From start to finish, set down the entries below exactly, leaving out the pictures.

==== RECORDED INFORMATION

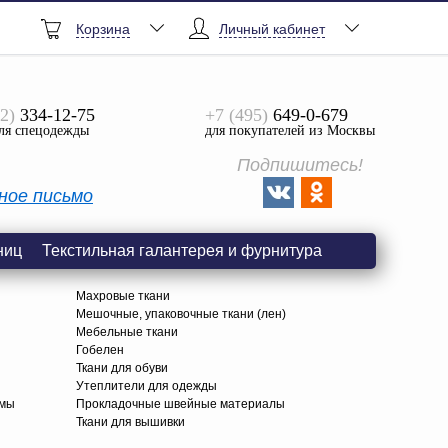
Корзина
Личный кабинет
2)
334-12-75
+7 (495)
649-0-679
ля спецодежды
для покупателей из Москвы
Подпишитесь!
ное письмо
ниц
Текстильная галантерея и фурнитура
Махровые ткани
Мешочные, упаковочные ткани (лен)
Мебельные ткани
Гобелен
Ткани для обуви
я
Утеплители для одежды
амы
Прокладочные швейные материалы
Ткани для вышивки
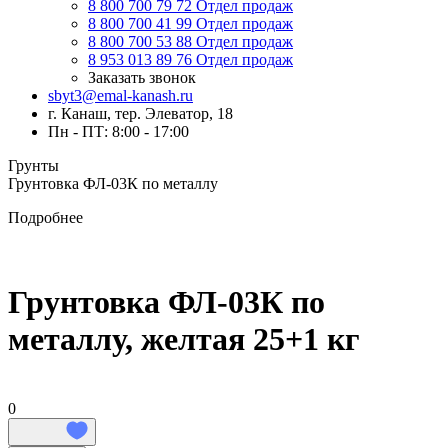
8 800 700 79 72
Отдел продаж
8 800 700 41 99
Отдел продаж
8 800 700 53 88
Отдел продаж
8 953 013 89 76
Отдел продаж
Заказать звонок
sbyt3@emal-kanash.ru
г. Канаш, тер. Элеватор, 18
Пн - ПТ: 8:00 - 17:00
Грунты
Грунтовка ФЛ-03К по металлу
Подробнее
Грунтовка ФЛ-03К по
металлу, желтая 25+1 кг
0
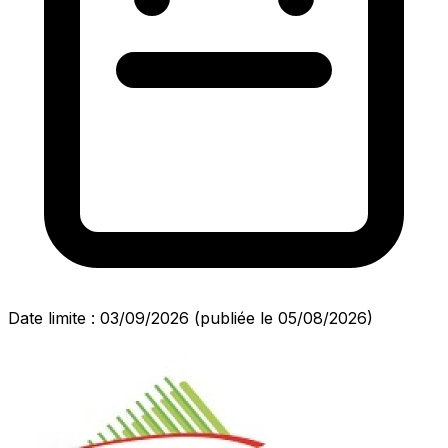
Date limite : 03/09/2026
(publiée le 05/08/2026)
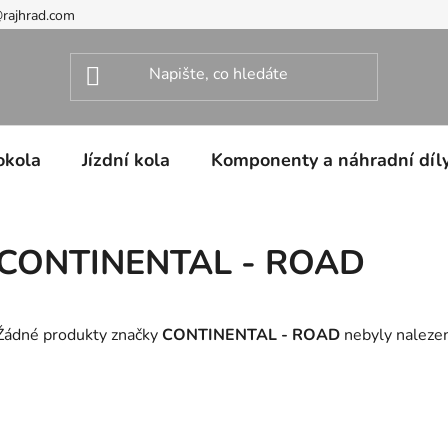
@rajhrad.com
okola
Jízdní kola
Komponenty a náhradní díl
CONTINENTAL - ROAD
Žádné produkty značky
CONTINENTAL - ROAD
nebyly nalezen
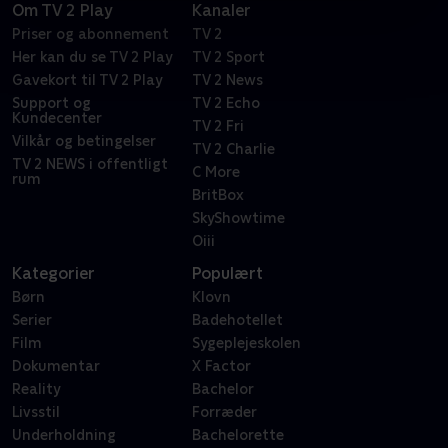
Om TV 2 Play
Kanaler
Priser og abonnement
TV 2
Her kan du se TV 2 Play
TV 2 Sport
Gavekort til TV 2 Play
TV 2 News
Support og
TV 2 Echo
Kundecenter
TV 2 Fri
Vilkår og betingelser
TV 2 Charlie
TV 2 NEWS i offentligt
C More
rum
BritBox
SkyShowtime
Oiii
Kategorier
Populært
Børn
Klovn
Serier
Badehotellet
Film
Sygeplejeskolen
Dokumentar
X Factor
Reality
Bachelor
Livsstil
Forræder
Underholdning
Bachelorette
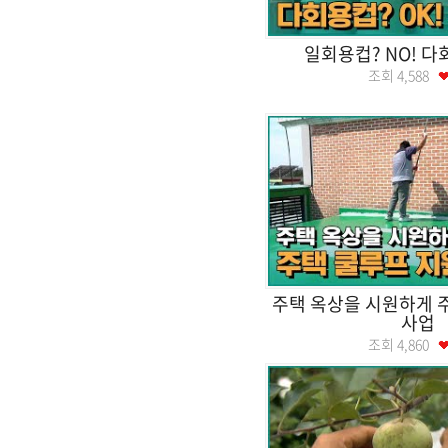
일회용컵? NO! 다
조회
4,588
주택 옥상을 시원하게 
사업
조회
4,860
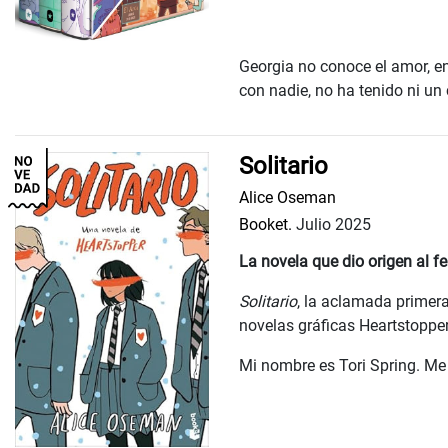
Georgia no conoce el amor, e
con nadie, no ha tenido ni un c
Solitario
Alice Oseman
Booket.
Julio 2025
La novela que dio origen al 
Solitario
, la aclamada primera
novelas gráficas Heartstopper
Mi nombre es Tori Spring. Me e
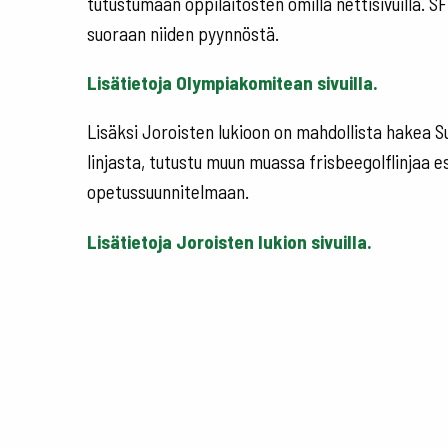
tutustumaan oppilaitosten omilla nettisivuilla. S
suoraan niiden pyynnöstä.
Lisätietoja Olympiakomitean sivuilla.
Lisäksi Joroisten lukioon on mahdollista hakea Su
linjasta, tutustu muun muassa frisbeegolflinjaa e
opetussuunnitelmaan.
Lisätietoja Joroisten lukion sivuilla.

========

RESPONSE:
Корзина
Личный кабинет
2)
334-12-75
+7 (495)
649-0-679
ля спецодежды
для покупателей из Москвы
Подпишитесь!
ное письмо
ниц
Текстильная галантерея и фурнитура
Махровые ткани
Мешочные, упаковочные ткани (лен)
Мебельные ткани
Гобелен
Ткани для обуви
я
Утеплители для одежды
амы
Прокладочные швейные материалы
Ткани для вышивки
8 800 700 79 72
Отдел продаж
8 800 700 41 99
Отдел продаж
8 800 700 53 88
Отдел продаж
8 953 013 89 76
Отдел продаж
Заказать звонок
sbyt3@emal-kanash.ru
г. Канаш, тер. Элеватор, 18
Пн - ПТ: 8:00 - 17:00
Грунты
Грунтовка ФЛ-03К по металлу
Подробнее
Грунтовка ФЛ-03К по
металлу, желтая 25+1 кг
0
Date limite : 03/09/2026
(publiée le 05/08/2026)
@rajhrad.com
okola
Jízdní kola
Komponenty a náhradní díl
CONTINENTAL - ROAD
Žádné produkty značky
CONTINENTAL - ROAD
nebyly nalezen
Om TV 2 Play
Kanaler
Priser og abonnement
TV 2
Her kan du se TV 2 Play
TV 2 Sport
Gavekort til TV 2 Play
TV 2 News
Support og
TV 2 Echo
Kundecenter
TV 2 Fri
Vilkår og betingelser
TV 2 Charlie
TV 2 NEWS i offentligt
C More
rum
BritBox
SkyShowtime
Oiii
Kategorier
Populært
Børn
Klovn
Serier
Badehotellet
Film
Sygeplejeskolen
Dokumentar
X Factor
Reality
Bachelor
Livsstil
Forræder
Underholdning
Bachelorette
일회용컵? NO! 다
조회
4,588
주택 옥상을 시원하게 
사업
조회
4,860
Georgia no conoce el amor, e
con nadie, no ha tenido ni un c
Solitario
Alice Oseman
Booket.
Julio 2025
La novela que dio origen al 
Solitario
, la aclamada primera
novelas gráficas Heartstopper
Mi nombre es Tori Spring. Me e
tutustumaan oppilaitosten omilla nettisivuilla. S
suoraan niiden pyynnöstä.
Lisätietoja Olympiakomitean sivuilla.
Lisäksi Joroisten lukioon on mahdollista hakea Su
linjasta, tutustu muun muassa frisbeegolflinjaa e
opetussuunnitelmaan.
Lisätietoja Joroisten lukion sivuilla.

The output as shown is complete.